● Problem details
Copy every line of the data in which the word "CERN" occurs.

● Supplied information
__________

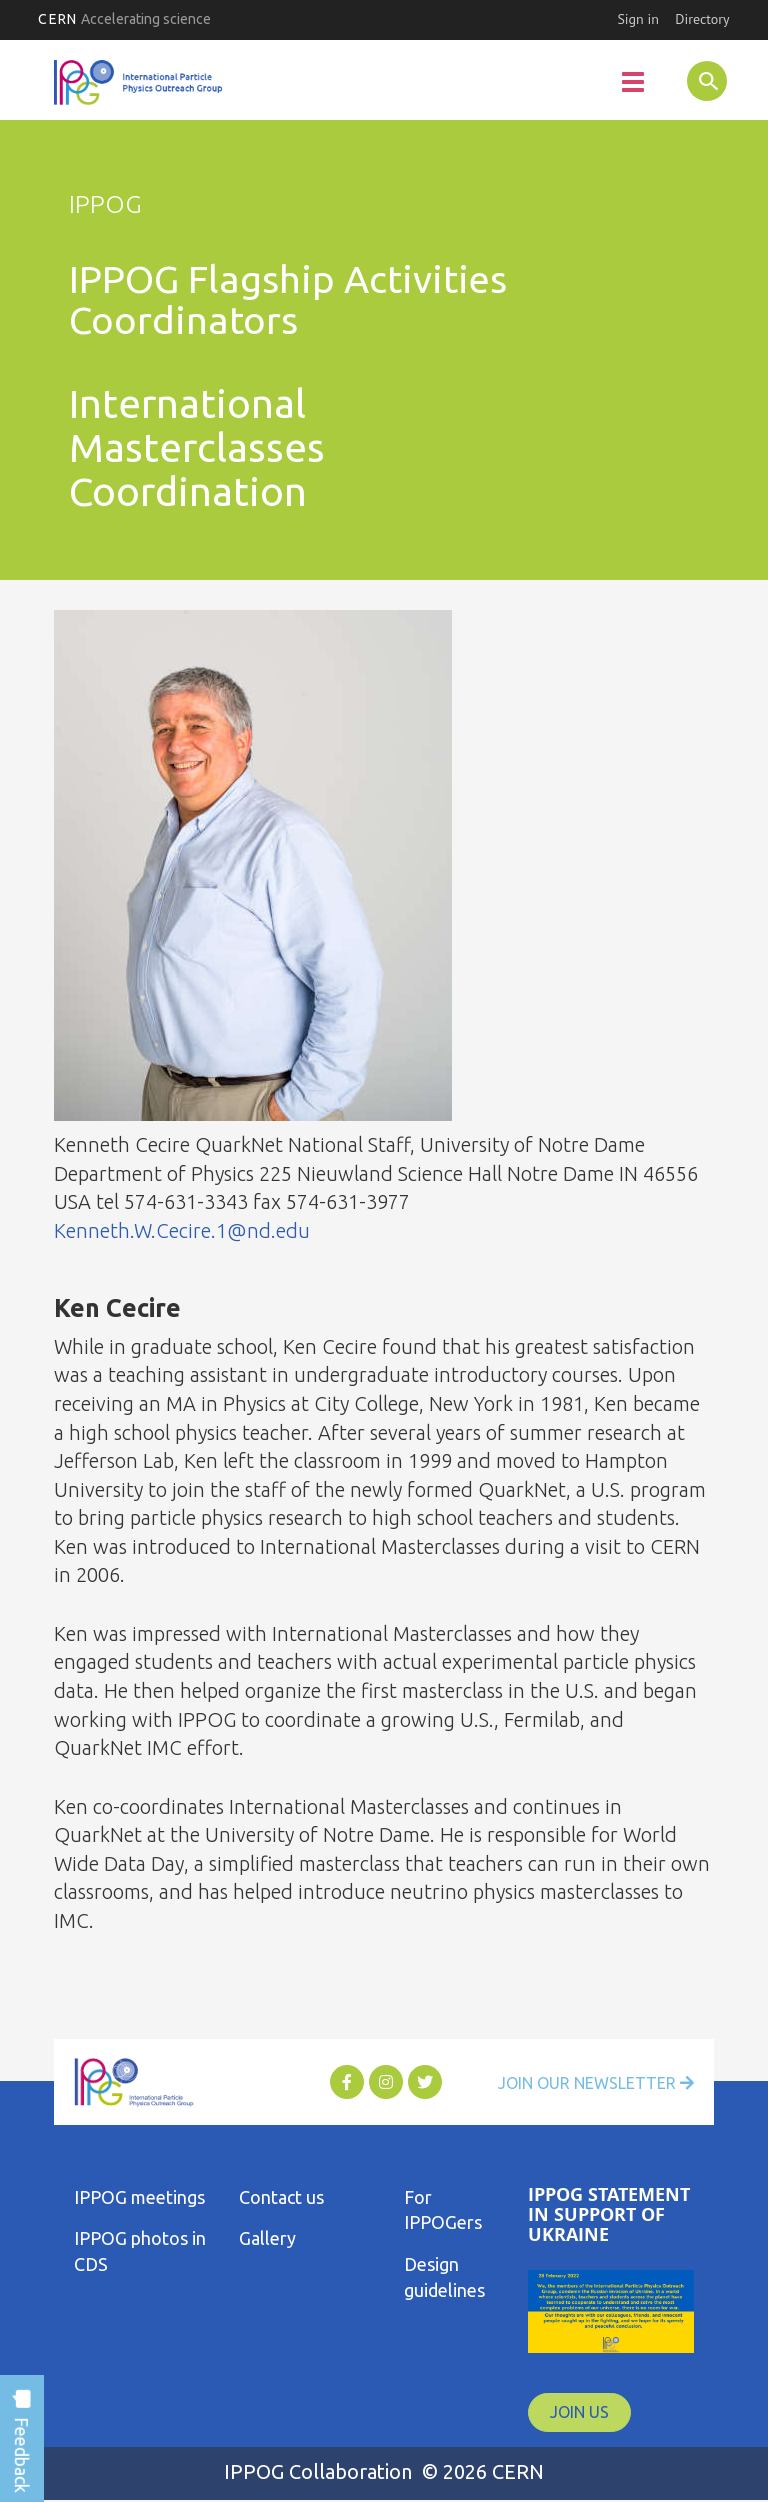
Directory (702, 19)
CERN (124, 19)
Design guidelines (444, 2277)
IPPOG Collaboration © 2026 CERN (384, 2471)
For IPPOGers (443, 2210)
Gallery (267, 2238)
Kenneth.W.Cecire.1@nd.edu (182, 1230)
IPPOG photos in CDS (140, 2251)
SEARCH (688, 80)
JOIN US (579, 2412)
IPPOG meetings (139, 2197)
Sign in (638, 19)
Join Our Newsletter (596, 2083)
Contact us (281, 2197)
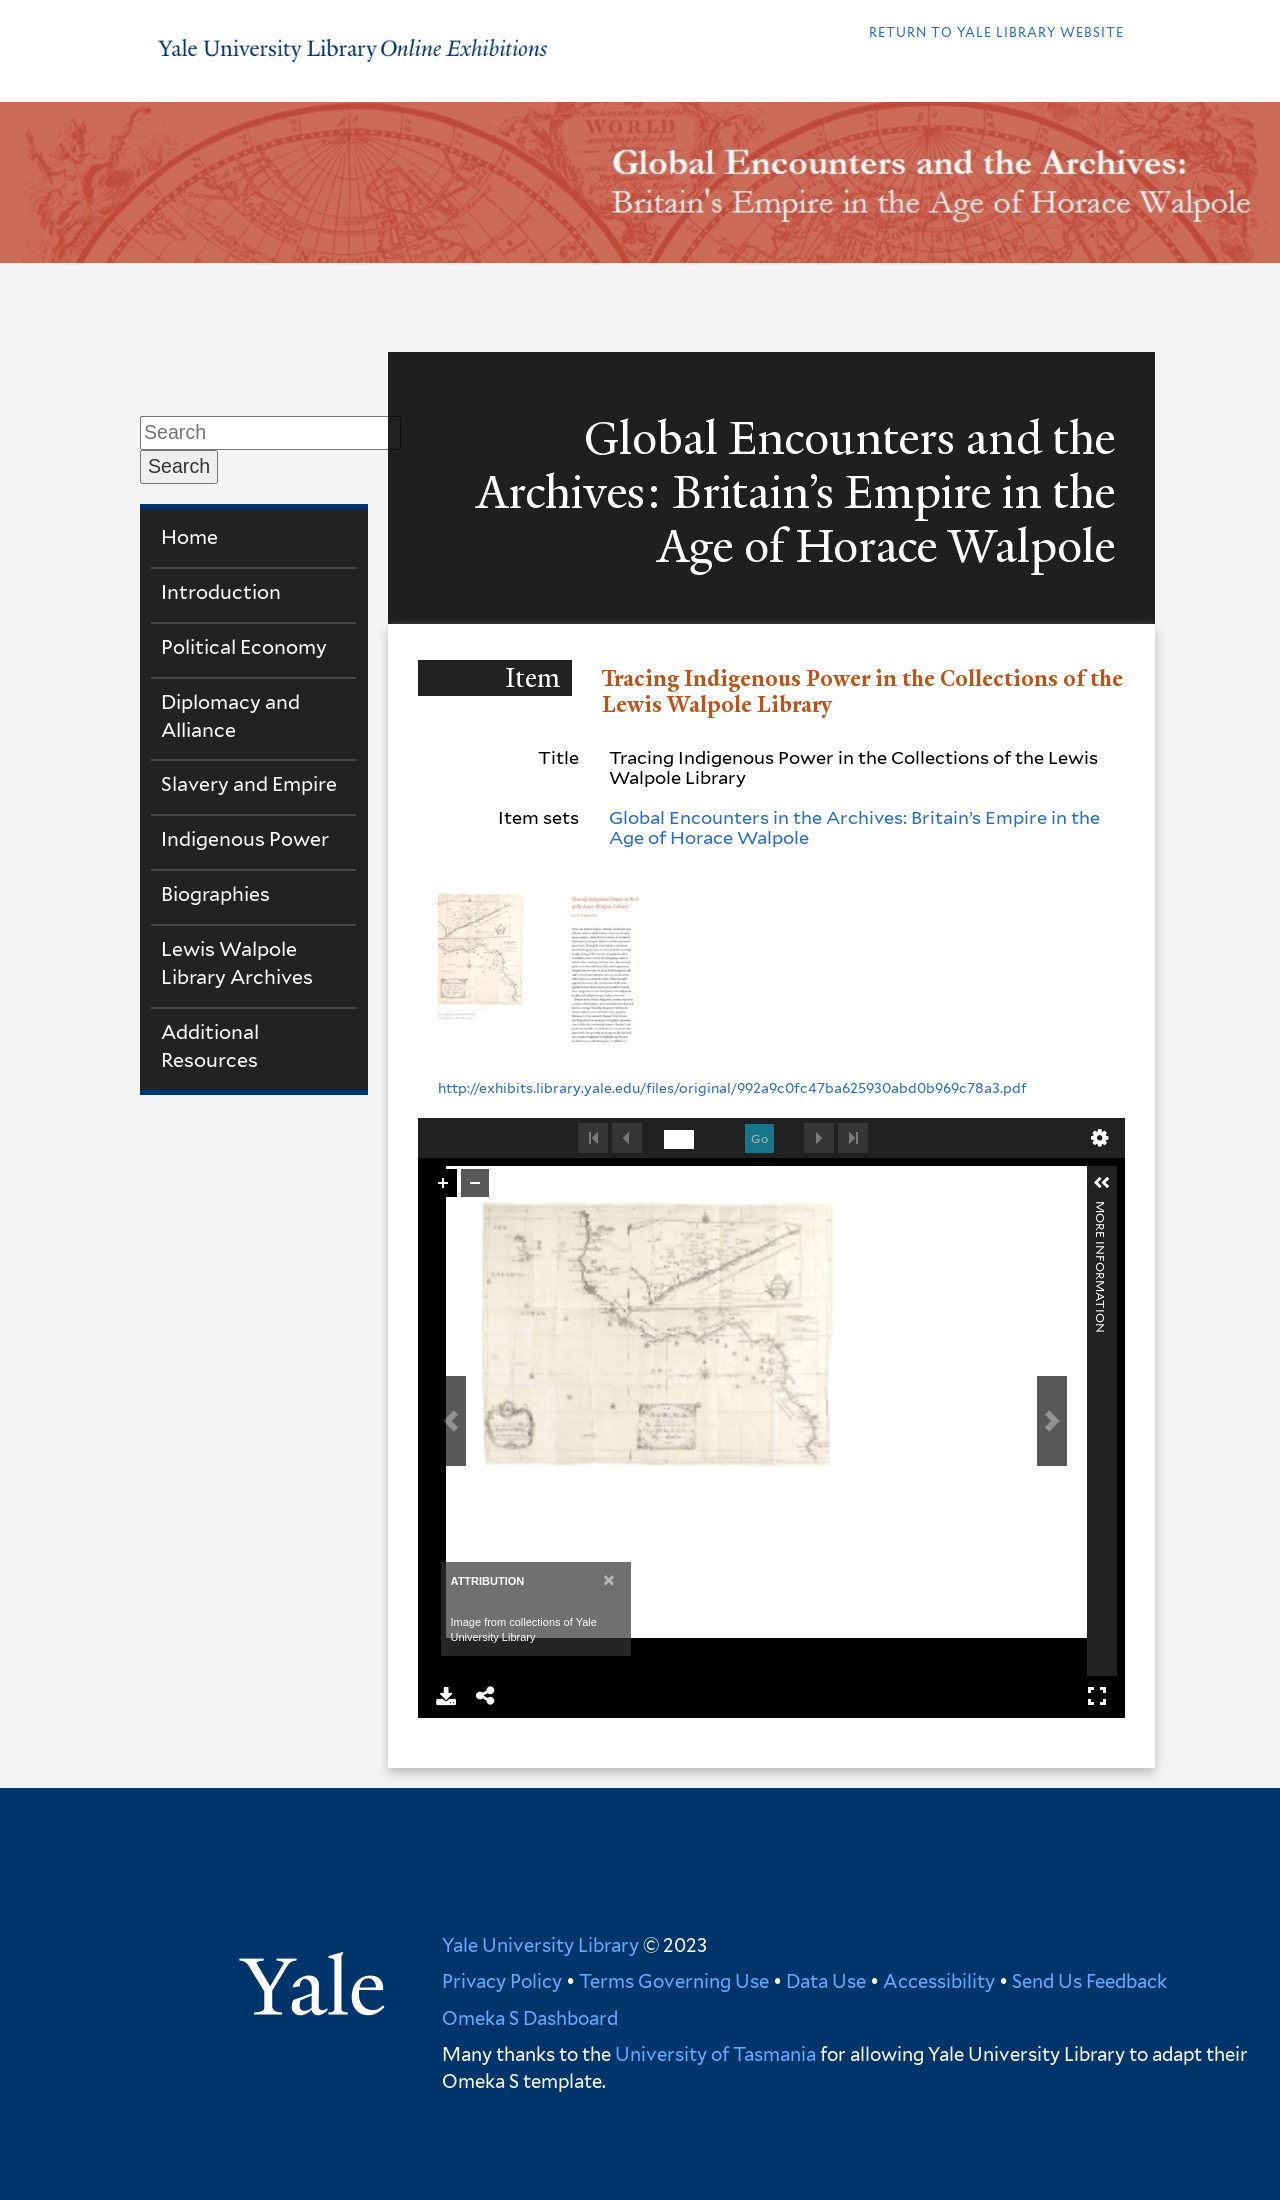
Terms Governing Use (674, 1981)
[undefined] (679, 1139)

__________

● Answer for the task
CERN (124, 19)
IPPOG Collaboration © 2026 CERN (384, 2471)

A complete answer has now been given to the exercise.